Daniel sat behind the wheel, engine off, hands clenched around the steering wheel like he was bracing for impact.

He was here to talk to her. But now that he was here, now that he could see the entrance and imagine her walking through it at any moment—

He couldn’t move.

He wouldn’t go inside. He wasn’t that guy. He wouldn’t corner her in public, force her into a conversation she didn’t want. He’d just… wait.

Just see her.

And then—like his thoughts had conjured her—she appeared.

Hannah.

Head high. Shoulders squared. A bag slung over one shoulder, hair tied back.

His breath caught.

She looked incredible.

Not because of what she was wearing. Not because of the shape of her legs or the flush in her cheeks.

But because she looked whole.

Like she wasn’t even thinking about him.

And he couldn’t move.

The words he’d rehearsed— I’m sorry. I miss you. Please just look at me —all evaporated. He just sat there, hands shaking slightly on the wheel, watching her move through the parking lot like she didn’t know he existed.

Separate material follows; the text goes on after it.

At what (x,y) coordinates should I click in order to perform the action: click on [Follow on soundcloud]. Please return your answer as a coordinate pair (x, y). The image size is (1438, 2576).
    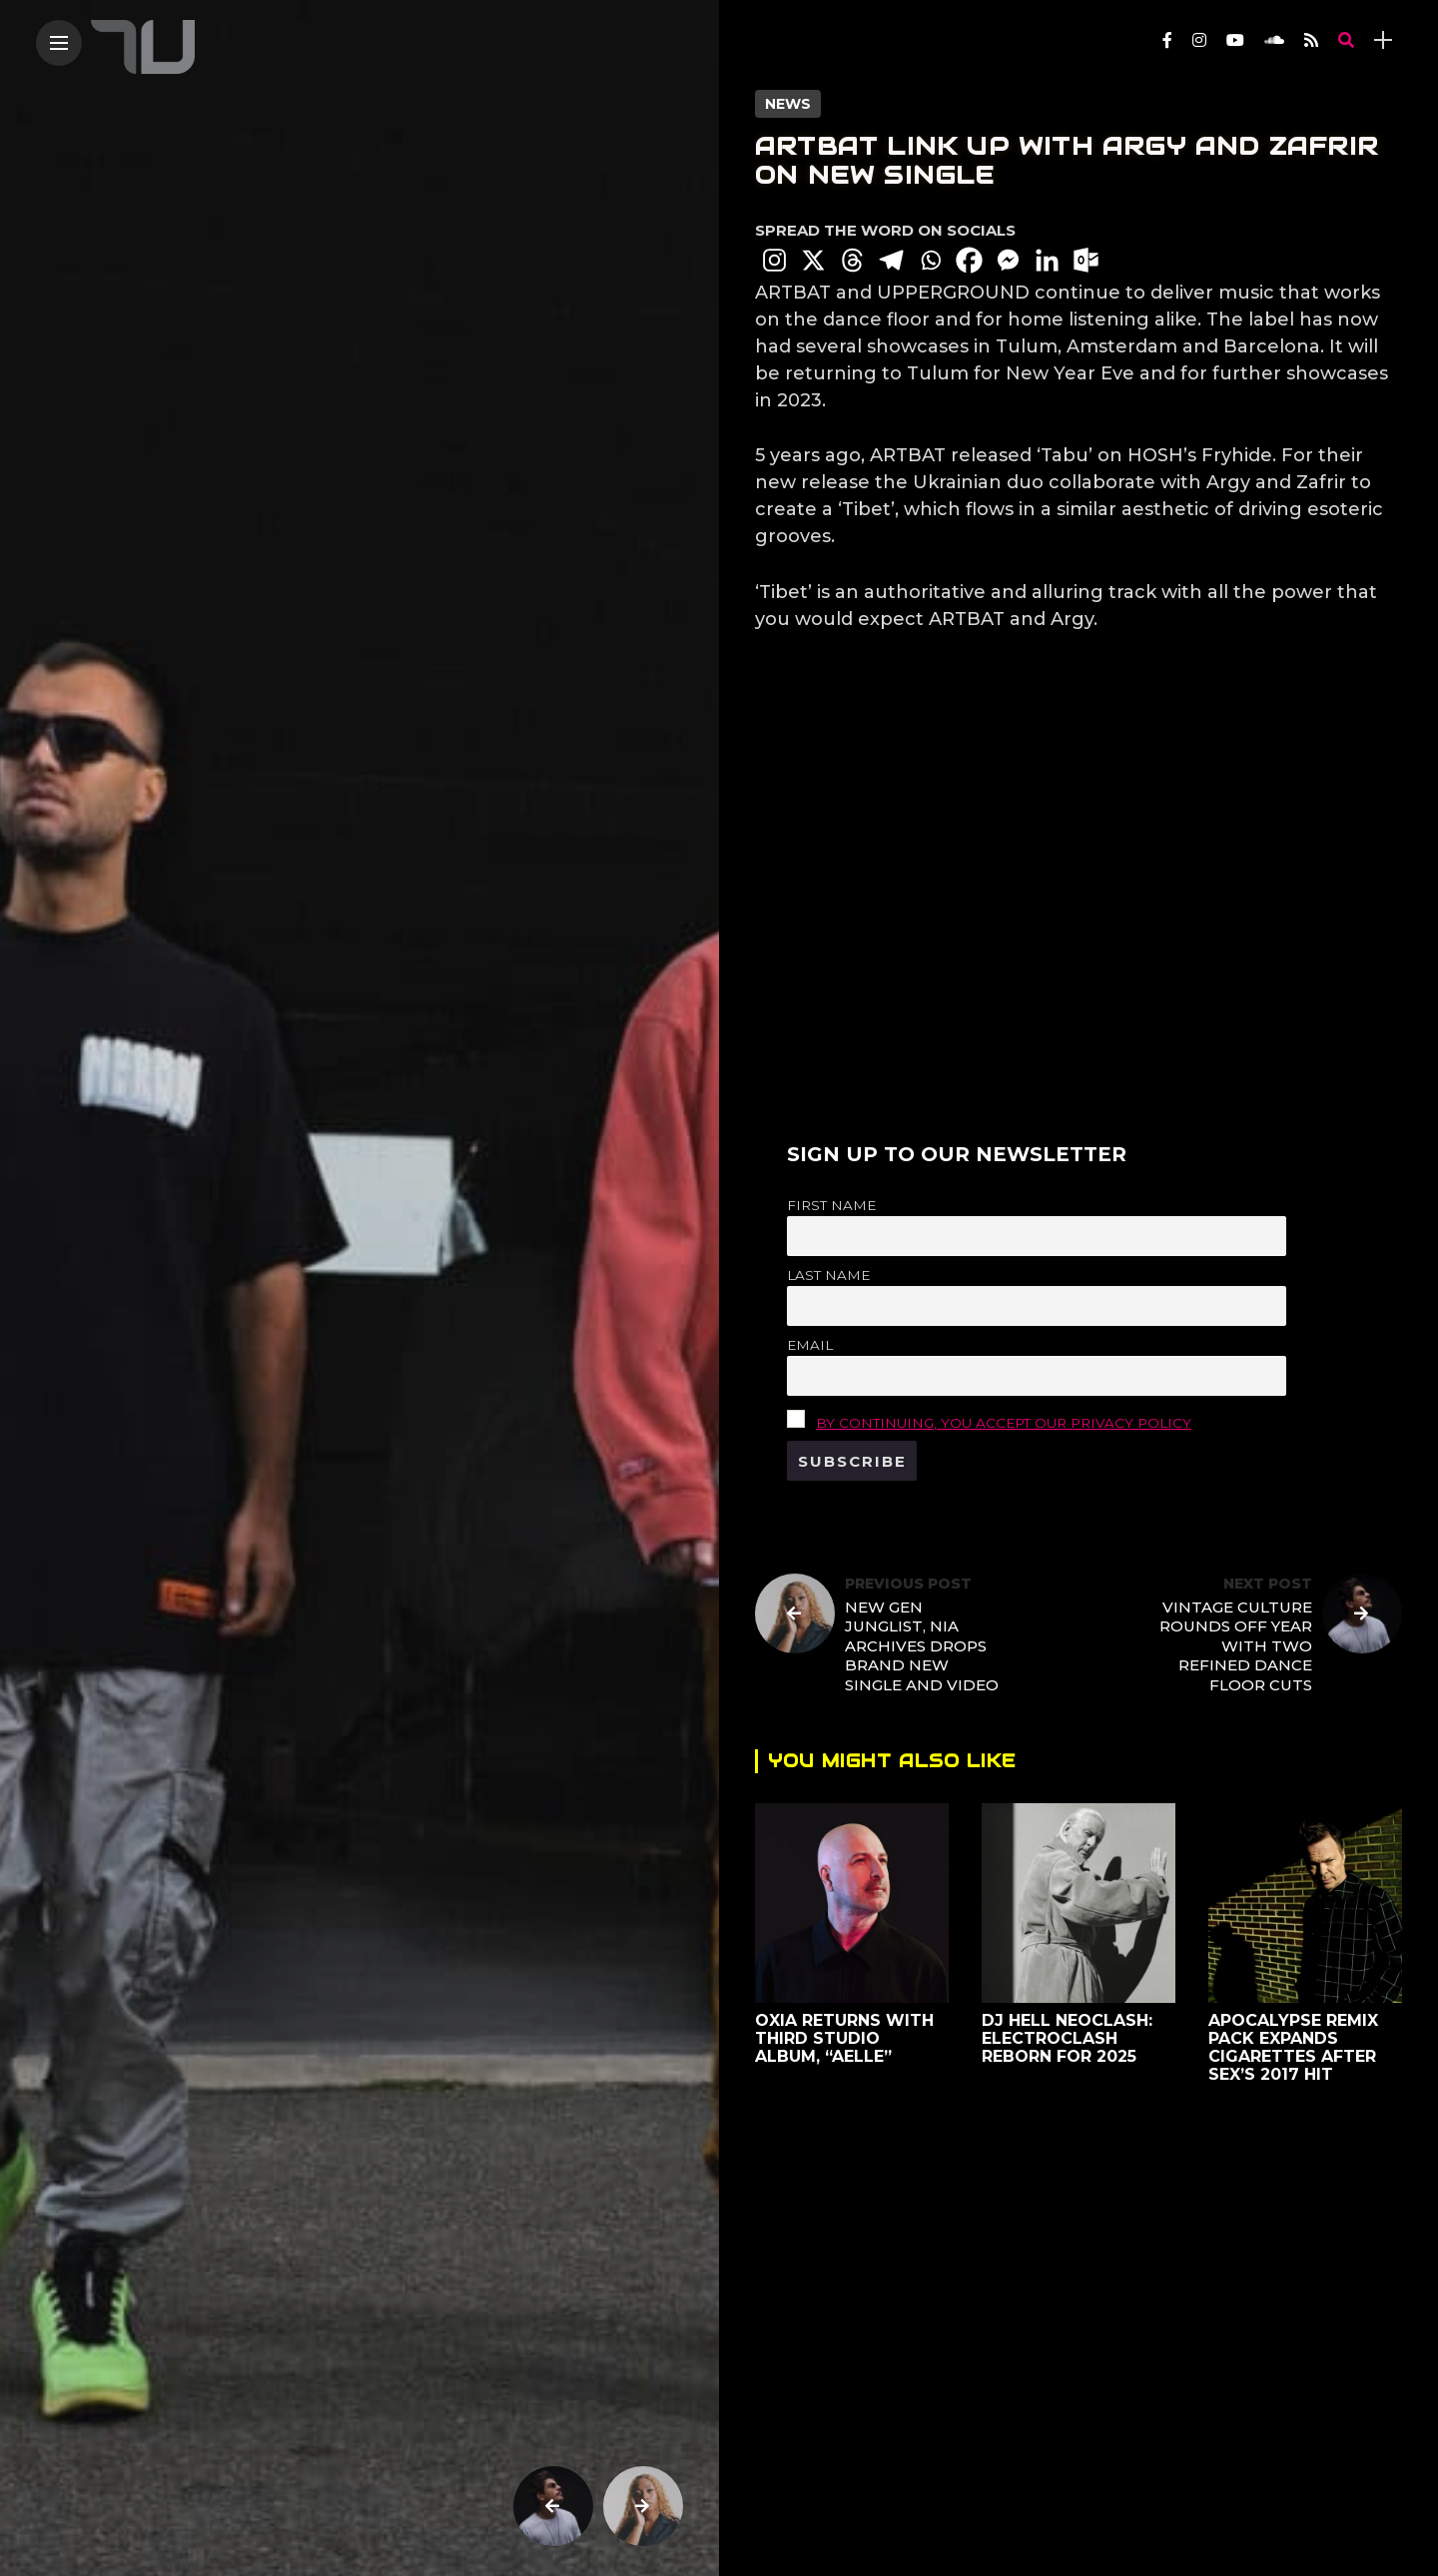
    Looking at the image, I should click on (1274, 40).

Daniel’s fingers curled tighter around the wheel, knuckles turning white.

This wasn’t how it was supposed to go.

She was supposed to be upset . Sad. Processing.

Not thriving. Not glowing. Not walking through the parking lot with a confidence that had nothing to do with him anymore.

Daniel felt something twist inside him.

Because she was fine.

And he wasn’t.

His chest felt tight.

He had told himself—over and over again—that he just needed to talk to her, that once she calmed down, once she had time to process, she would understand.

But looking at her now, seeing the way she carried herself, the way she existed so easily in a space that had nothing to do with him, he realized something sickening.

She was leaving him behind.

She got into her car, rolling her shoulders back before pulling her seatbelt across her chest.

She wasn’t crying.

She wasn’t hesitating.

She wasn’t looking like she missed something.

And as she pulled out of the parking lot without so much as a glance in his direction, Daniel felt a sinking, crushing weight.

Hannah was moving on.

And he was still stuck in the wreckage.